Your instructions - Would you return exactly the lines running from the one with "در تازه‌ترین خبر،" to the bottom of the listing below, and no others?

Exercise input -
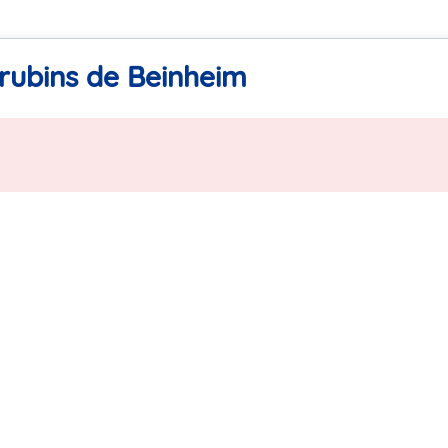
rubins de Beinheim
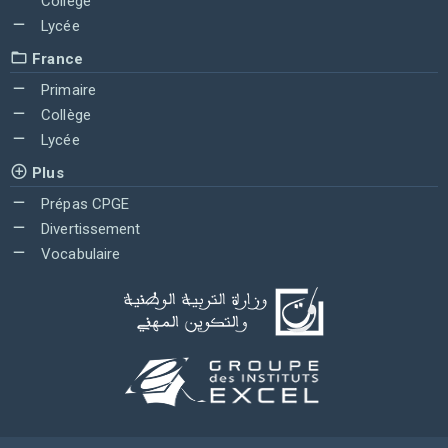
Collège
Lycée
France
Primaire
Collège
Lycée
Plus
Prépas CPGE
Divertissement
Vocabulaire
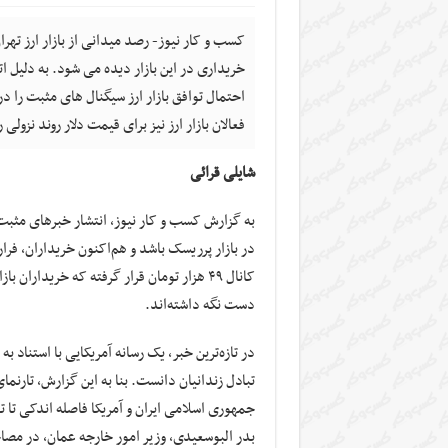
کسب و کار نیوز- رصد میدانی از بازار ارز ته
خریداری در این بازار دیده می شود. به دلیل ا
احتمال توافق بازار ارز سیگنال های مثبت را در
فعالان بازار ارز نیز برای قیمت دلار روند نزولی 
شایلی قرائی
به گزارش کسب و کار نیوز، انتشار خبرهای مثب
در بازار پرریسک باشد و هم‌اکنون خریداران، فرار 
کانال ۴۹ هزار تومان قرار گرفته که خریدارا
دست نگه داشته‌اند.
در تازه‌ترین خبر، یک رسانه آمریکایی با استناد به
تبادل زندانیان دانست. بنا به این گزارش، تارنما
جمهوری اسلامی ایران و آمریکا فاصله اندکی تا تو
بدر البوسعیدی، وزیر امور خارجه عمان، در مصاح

Answer for the task -
در تازه‌ترین خبر، یک رسانه آمریکایی با استناد به
تبادل زندانیان دانست. بنا به این گزارش، تارنما
جمهوری اسلامی ایران و آمریکا فاصله اندکی تا تو
بدر البوسعیدی، وزیر امور خارجه عمان، در مصاح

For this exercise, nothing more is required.